Enterprise Sales: A Step Function
Last week I was meeting with a team that had certainly done its research on MATH. They had already met with Mark twice. I was the third meeting and fresh eyes on the deal. Early in the meeting, they referenced a blog I had posted and several videos from Troy.
It’s always interesting to see how entrepreneurs react to our content and our different styles and perspectives. This particular team is the classic case of consultants that have solved a problem for years with bespoke, customized services but believe they have found a way to build a scalable technology product. They have immense industry knowledge and experience but they recognize selling a SaaS product is different than selling a custom service offering, and they are eager to learn.
As they walked me through their pitch, they kept pointing out where they were struggling with certain concepts from the MATH 101 videos posted on our site. In essence, they were applying approaches from Troy’s videos about digital marketing and not yet at the point where they could measure the outcomes. Of course they couldn’t, they were applying a concept meant for a company selling to consumers or SMBs (small-medium business) and they are selling to enterprise. When I explained how and why I didn’t think the concept they were worried about applied to their business the team seemed relieved.

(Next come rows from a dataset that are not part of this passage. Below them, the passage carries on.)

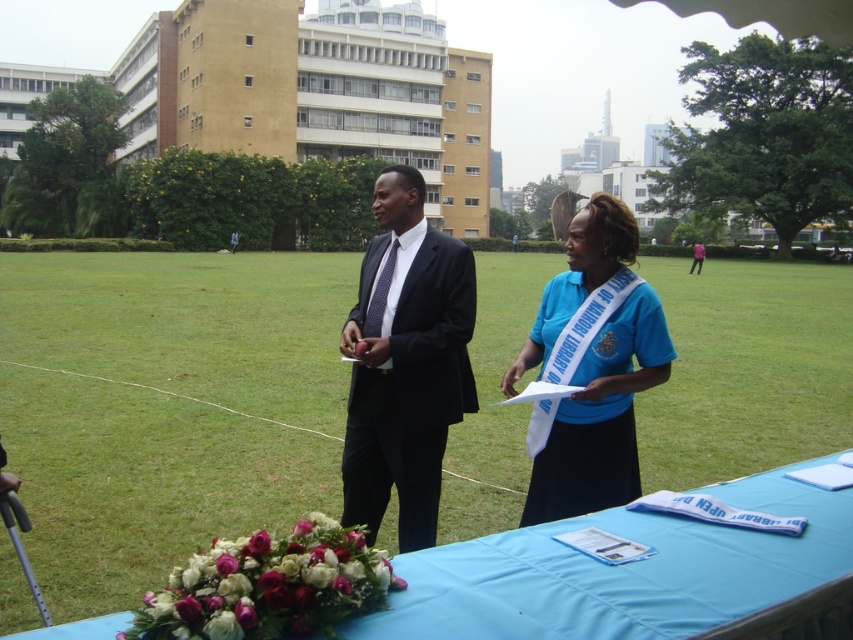 Is point (779, 472) behind point (585, 429)?

No.

Does blue fabric table at center appear on the right side of blue fabric sash at center?

Yes, blue fabric table at center is to the right of blue fabric sash at center.

Is point (669, 604) positioned after point (637, 276)?

No, it is not.

Identify the location of blue fabric table at center. This screenshot has width=853, height=640. point(622,572).

From the picture: Which is more to the left, matte black suit at center or blue fabric sash at center?

matte black suit at center is more to the left.

Does matte black suit at center have a larger size compared to blue fabric sash at center?

Yes.

Is point (419, 195) closer to camera compared to point (636, 376)?

No, (419, 195) is behind (636, 376).

Locate an element on the screen. matte black suit at center is located at coordinates (405, 362).

Is point (722, 614) in front of point (372, 252)?

Yes.

Is blue fabric table at center bigger than matte black suit at center?

Actually, blue fabric table at center might be smaller than matte black suit at center.

Where is `blue fabric table at center`? This screenshot has height=640, width=853. blue fabric table at center is located at coordinates (622, 572). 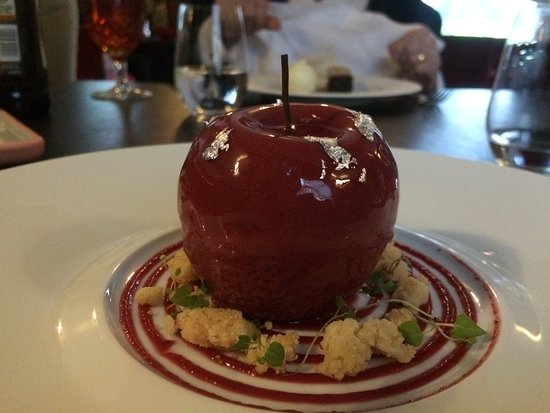 Identify the location of water glasses. (520, 120), (208, 73). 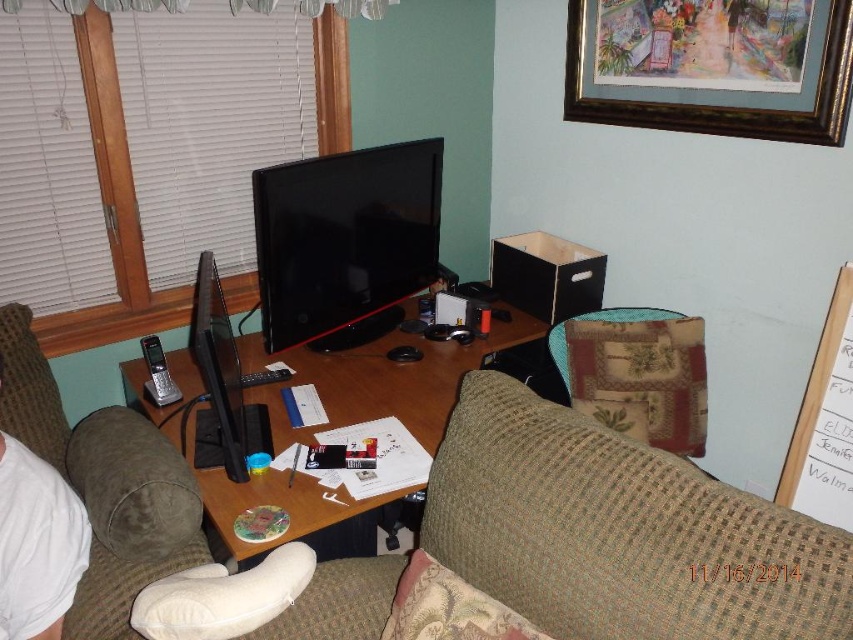 What do you see at coordinates (381, 378) in the screenshot? I see `black glossy computer desk at center` at bounding box center [381, 378].

Can you confirm if black glossy computer desk at center is bigger than patchwork fabric armchair at center?

Yes.

What do you see at coordinates (381, 378) in the screenshot? The width and height of the screenshot is (853, 640). I see `black glossy computer desk at center` at bounding box center [381, 378].

Locate an element on the screen. The width and height of the screenshot is (853, 640). black glossy computer desk at center is located at coordinates (381, 378).

Based on the photo, between gold-framed artwork at upper right and black glossy computer desk at center, which one has less height?

Standing shorter between the two is gold-framed artwork at upper right.

Consider the image. Between gold-framed artwork at upper right and black glossy computer desk at center, which one appears on the right side from the viewer's perspective?

gold-framed artwork at upper right

Locate an element on the screen. gold-framed artwork at upper right is located at coordinates (712, 67).

Does point (787, 532) lie in front of point (287, 276)?

Yes.

You are a GUI agent. You are given a task and a screenshot of the screen. Output one action in this format:
    pyautogui.click(x=<x>, y=<y>)
    Task: Click on the green fabric swivel chair at center
    This screenshot has height=640, width=853.
    Given the screenshot: What is the action you would take?
    pyautogui.click(x=619, y=532)

Where is `green fabric swivel chair at center`? green fabric swivel chair at center is located at coordinates tap(619, 532). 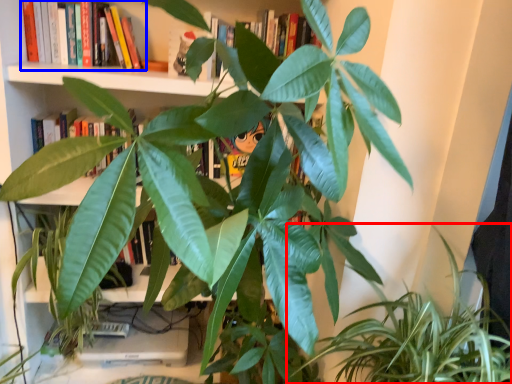 Question: Which object is further to the camera taking this photo, houseplant (highlighted by a red box) or book (highlighted by a blue box)?

Choices:
 (A) houseplant
 (B) book

Answer: (B) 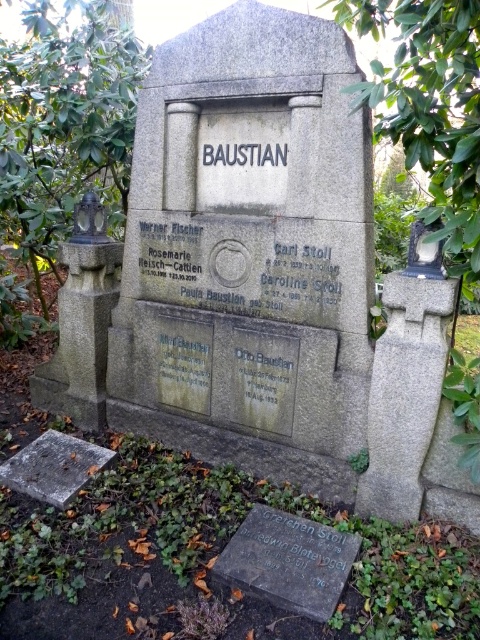 Is green leafy tree at center positioned before green leafy tree at upper center?

No.

This screenshot has height=640, width=480. What are the coordinates of `green leafy tree at center` in the screenshot? It's located at 60,136.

Troy and I often banter about the differences in selling to SMBs versus large, enterprise companies. In many cases, the entire approach has to be different – especially in complex, direct sales with long sales cycles. Finding product-market fit in these cases are often times more complicated. They require more time and more investment. The result is often not incremental proof points but step functions.
What I like about what the founders are doing in this specific deal is they chose one component – a very precise place to “land” the initial solution, one with pain, urgency and some regulatory compliance thrown in for good measure. They have landed a few times and are beginning to get positive feedback from customers. They focused initially on an elegant, simple solution.

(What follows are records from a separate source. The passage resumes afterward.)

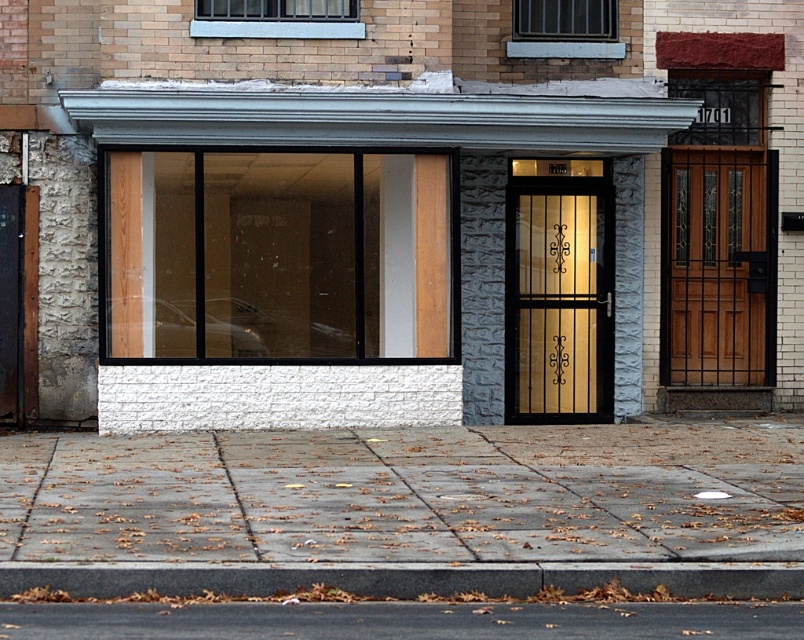 You are standing at the corner of the street where the building is located. You need to place a small potted plant exactly at the point where the gray concrete pavement at lower center is located. According to the coordinates provided, where should you place the potted plant?

You should place the potted plant at the coordinates point (405, 509) where the gray concrete pavement at lower center is located.

You are a delivery person trying to enter the building. You need to deliver a package to the office on the ground floor. The office is located to the right of the entrance. Which door should you use between the gold textured glass door at center and the mahogany wood door at right?

You should use the mahogany wood door at right because the gold textured glass door at center is to the left of it, so the office to the right of the entrance would be near the mahogany wood door at right. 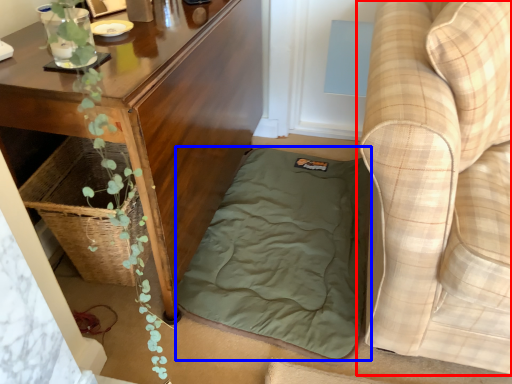 Question: Which object appears closest to the camera in this image, studio couch (highlighted by a red box) or mattress (highlighted by a blue box)?

Choices:
 (A) studio couch
 (B) mattress

Answer: (A) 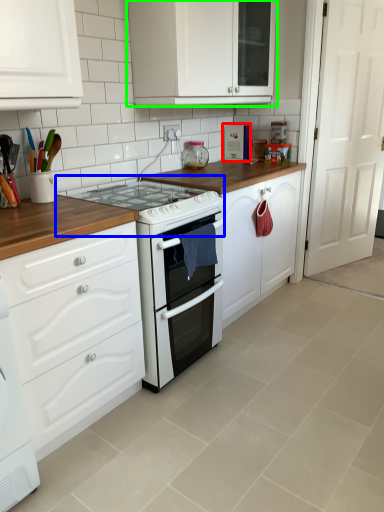 Question: Which object is positioned closest to appliance (highlighted by a red box)? Select from gas stove (highlighted by a blue box) and cabinetry (highlighted by a green box).

Choices:
 (A) gas stove
 (B) cabinetry

Answer: (B) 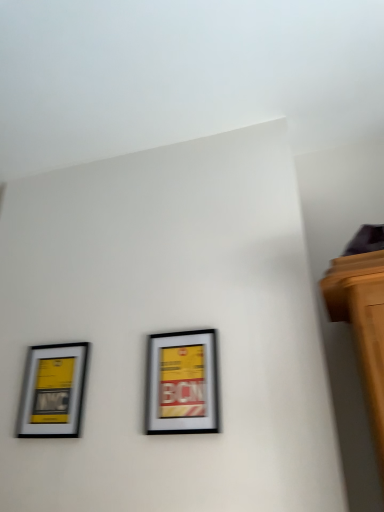 What do you see at coordinates (182, 383) in the screenshot? This screenshot has width=384, height=512. I see `matte silver picture frame at center, positioned as the 1th picture frame in right-to-left order` at bounding box center [182, 383].

You are a GUI agent. You are given a task and a screenshot of the screen. Output one action in this format:
    pyautogui.click(x=<x>, y=<y>)
    Task: Click on the matte silver picture frame at center, which appears as the 2th picture frame when viewed from the left
    This screenshot has width=384, height=512.
    Given the screenshot: What is the action you would take?
    pyautogui.click(x=182, y=383)

Image resolution: width=384 pixels, height=512 pixels. Describe the element at coordinates (53, 391) in the screenshot. I see `matte black picture frame at left, the second picture frame viewed from the right` at that location.

Locate an element on the screen. The image size is (384, 512). matte black picture frame at left, arranged as the 1th picture frame when viewed from the left is located at coordinates (53, 391).

Where is `matte silver picture frame at center, which appears as the 2th picture frame when viewed from the left`? matte silver picture frame at center, which appears as the 2th picture frame when viewed from the left is located at coordinates (182, 383).

Considering the relative positions of matte silver picture frame at center, positioned as the 1th picture frame in right-to-left order, and matte black picture frame at left, the second picture frame viewed from the right, in the image provided, is matte silver picture frame at center, positioned as the 1th picture frame in right-to-left order, to the left or to the right of matte black picture frame at left, the second picture frame viewed from the right,?

Clearly, matte silver picture frame at center, positioned as the 1th picture frame in right-to-left order, is on the right of matte black picture frame at left, the second picture frame viewed from the right, in the image.

Considering the positions of objects matte silver picture frame at center, which appears as the 2th picture frame when viewed from the left, and matte black picture frame at left, the second picture frame viewed from the right, in the image provided, who is behind, matte silver picture frame at center, which appears as the 2th picture frame when viewed from the left, or matte black picture frame at left, the second picture frame viewed from the right,?

matte black picture frame at left, the second picture frame viewed from the right, is more distant.

Which is nearer, (150,408) or (34,413)?

Point (150,408).

From the image's perspective, is matte silver picture frame at center, positioned as the 1th picture frame in right-to-left order, positioned above or below matte black picture frame at left, the second picture frame viewed from the right?

Clearly, from the image's perspective, matte silver picture frame at center, positioned as the 1th picture frame in right-to-left order, is above matte black picture frame at left, the second picture frame viewed from the right.

From a real-world perspective, is matte silver picture frame at center, positioned as the 1th picture frame in right-to-left order, below matte black picture frame at left, the second picture frame viewed from the right?

Yes, from a real-world perspective, matte silver picture frame at center, positioned as the 1th picture frame in right-to-left order, is under matte black picture frame at left, the second picture frame viewed from the right.

Between matte silver picture frame at center, which appears as the 2th picture frame when viewed from the left, and matte black picture frame at left, arranged as the 1th picture frame when viewed from the left, which one has larger width?

matte silver picture frame at center, which appears as the 2th picture frame when viewed from the left, is wider.

Looking at this image, in terms of height, does matte silver picture frame at center, positioned as the 1th picture frame in right-to-left order, look taller or shorter compared to matte black picture frame at left, the second picture frame viewed from the right?

Considering their sizes, matte silver picture frame at center, positioned as the 1th picture frame in right-to-left order, has more height than matte black picture frame at left, the second picture frame viewed from the right.

In the scene shown: Does matte silver picture frame at center, positioned as the 1th picture frame in right-to-left order, have a larger size compared to matte black picture frame at left, arranged as the 1th picture frame when viewed from the left?

No.

Is matte silver picture frame at center, positioned as the 1th picture frame in right-to-left order, positioned beyond the bounds of matte black picture frame at left, arranged as the 1th picture frame when viewed from the left?

Indeed, matte silver picture frame at center, positioned as the 1th picture frame in right-to-left order, is completely outside matte black picture frame at left, arranged as the 1th picture frame when viewed from the left.

Is matte silver picture frame at center, which appears as the 2th picture frame when viewed from the left, beside matte black picture frame at left, arranged as the 1th picture frame when viewed from the left?

There is a gap between matte silver picture frame at center, which appears as the 2th picture frame when viewed from the left, and matte black picture frame at left, arranged as the 1th picture frame when viewed from the left.

Is matte black picture frame at left, the second picture frame viewed from the right, at the back of matte silver picture frame at center, which appears as the 2th picture frame when viewed from the left?

That's not correct — matte silver picture frame at center, which appears as the 2th picture frame when viewed from the left, is not looking away from matte black picture frame at left, the second picture frame viewed from the right.

Identify the location of picture frame directly beneath the matte black picture frame at left, the second picture frame viewed from the right (from a real-world perspective). pyautogui.click(x=182, y=383).

Visually, is matte black picture frame at left, arranged as the 1th picture frame when viewed from the left, positioned to the left or to the right of matte silver picture frame at center, which appears as the 2th picture frame when viewed from the left?

Clearly, matte black picture frame at left, arranged as the 1th picture frame when viewed from the left, is on the left of matte silver picture frame at center, which appears as the 2th picture frame when viewed from the left, in the image.

Looking at this image, is matte black picture frame at left, arranged as the 1th picture frame when viewed from the left, behind matte silver picture frame at center, which appears as the 2th picture frame when viewed from the left?

Yes, matte black picture frame at left, arranged as the 1th picture frame when viewed from the left, is further from the viewer.

Is point (47, 373) closer or farther from the camera than point (172, 407)?

Point (47, 373) is positioned farther from the camera compared to point (172, 407).

From the image's perspective, which is below, matte black picture frame at left, arranged as the 1th picture frame when viewed from the left, or matte silver picture frame at center, positioned as the 1th picture frame in right-to-left order?

matte black picture frame at left, arranged as the 1th picture frame when viewed from the left.

From a real-world perspective, is matte black picture frame at left, arranged as the 1th picture frame when viewed from the left, located higher than matte silver picture frame at center, positioned as the 1th picture frame in right-to-left order?

Correct, in the physical world, matte black picture frame at left, arranged as the 1th picture frame when viewed from the left, is higher than matte silver picture frame at center, positioned as the 1th picture frame in right-to-left order.

Consider the image. Is matte black picture frame at left, arranged as the 1th picture frame when viewed from the left, wider or thinner than matte silver picture frame at center, positioned as the 1th picture frame in right-to-left order?

matte black picture frame at left, arranged as the 1th picture frame when viewed from the left, is thinner than matte silver picture frame at center, positioned as the 1th picture frame in right-to-left order.

Who is taller, matte black picture frame at left, the second picture frame viewed from the right, or matte silver picture frame at center, positioned as the 1th picture frame in right-to-left order?

Standing taller between the two is matte silver picture frame at center, positioned as the 1th picture frame in right-to-left order.

Can you confirm if matte black picture frame at left, arranged as the 1th picture frame when viewed from the left, is bigger than matte silver picture frame at center, positioned as the 1th picture frame in right-to-left order?

Indeed, matte black picture frame at left, arranged as the 1th picture frame when viewed from the left, has a larger size compared to matte silver picture frame at center, positioned as the 1th picture frame in right-to-left order.

Looking at this image, is matte black picture frame at left, the second picture frame viewed from the right, not within matte silver picture frame at center, which appears as the 2th picture frame when viewed from the left?

Yes, matte black picture frame at left, the second picture frame viewed from the right, is outside of matte silver picture frame at center, which appears as the 2th picture frame when viewed from the left.

Would you say matte black picture frame at left, arranged as the 1th picture frame when viewed from the left, is a long distance from matte silver picture frame at center, positioned as the 1th picture frame in right-to-left order?

No, matte black picture frame at left, arranged as the 1th picture frame when viewed from the left, is not far from matte silver picture frame at center, positioned as the 1th picture frame in right-to-left order.

Could you tell me if matte black picture frame at left, arranged as the 1th picture frame when viewed from the left, is facing matte silver picture frame at center, positioned as the 1th picture frame in right-to-left order?

No, matte black picture frame at left, arranged as the 1th picture frame when viewed from the left, does not turn towards matte silver picture frame at center, positioned as the 1th picture frame in right-to-left order.

Can you tell me how much matte black picture frame at left, the second picture frame viewed from the right, and matte silver picture frame at center, positioned as the 1th picture frame in right-to-left order, differ in facing direction?

There is a 93-degree angle between the facing directions of matte black picture frame at left, the second picture frame viewed from the right, and matte silver picture frame at center, positioned as the 1th picture frame in right-to-left order.

How far apart are matte black picture frame at left, the second picture frame viewed from the right, and matte silver picture frame at center, positioned as the 1th picture frame in right-to-left order?

matte black picture frame at left, the second picture frame viewed from the right, is 48.38 centimeters away from matte silver picture frame at center, positioned as the 1th picture frame in right-to-left order.

The height and width of the screenshot is (512, 384). Identify the location of picture frame on the right side of matte black picture frame at left, arranged as the 1th picture frame when viewed from the left. (182, 383).

Identify the location of picture frame below the matte black picture frame at left, arranged as the 1th picture frame when viewed from the left (from a real-world perspective). Image resolution: width=384 pixels, height=512 pixels. (182, 383).

This screenshot has height=512, width=384. Identify the location of picture frame above the matte silver picture frame at center, which appears as the 2th picture frame when viewed from the left (from a real-world perspective). pos(53,391).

What makes this company interesting is the structure of the market is such that the product can be sold into one division of one geography, then easily expanded to other divisions and geographies. In addition, because of the team’s deep expertise, they have a comprehensive roadmap that was developed and battle tested in their consulting practice for many years. This roadmap provides them with additional modules and up-sell opportunities over time. This company will have step functions, not incremental sales to cover their customer acquisition costs. In this particular case, they may land a customer with an average contract value of $100,000, but be able to 20x that sale over the next two years through the horizontal (division and geography) and vertical (up-sell) expansion opportunities. The challenge here, is that step functions are harder to test, predict and measure – but they are a thing of beauty when you find a repeatable, scalable process.

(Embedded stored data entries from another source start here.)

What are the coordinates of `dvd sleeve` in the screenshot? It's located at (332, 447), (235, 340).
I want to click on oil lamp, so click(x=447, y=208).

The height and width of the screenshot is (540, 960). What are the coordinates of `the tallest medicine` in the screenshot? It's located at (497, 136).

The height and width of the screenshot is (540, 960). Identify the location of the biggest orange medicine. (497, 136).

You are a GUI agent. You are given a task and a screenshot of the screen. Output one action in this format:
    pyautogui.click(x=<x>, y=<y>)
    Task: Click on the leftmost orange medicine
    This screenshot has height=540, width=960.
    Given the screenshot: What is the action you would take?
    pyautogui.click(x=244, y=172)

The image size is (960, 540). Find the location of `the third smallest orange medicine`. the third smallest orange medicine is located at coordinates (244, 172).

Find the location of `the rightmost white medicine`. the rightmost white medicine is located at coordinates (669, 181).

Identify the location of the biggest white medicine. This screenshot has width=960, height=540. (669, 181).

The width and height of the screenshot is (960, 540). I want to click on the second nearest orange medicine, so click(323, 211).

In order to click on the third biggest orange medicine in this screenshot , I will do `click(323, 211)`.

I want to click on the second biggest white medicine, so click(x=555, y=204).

Entrepreneurs often want a specific formula from us on what we mean when we talk about an unfair advantage in customer acquisition. They want a revenue number, a specific number of customers or some other concrete measure. The experience with this team reminded me again of how difficult it is to nail it down to something that is universal across businesses. It is too early to tell if this company will become a MATH portfolio company or if the team will be able to execute the strategy, but the potential is there for both.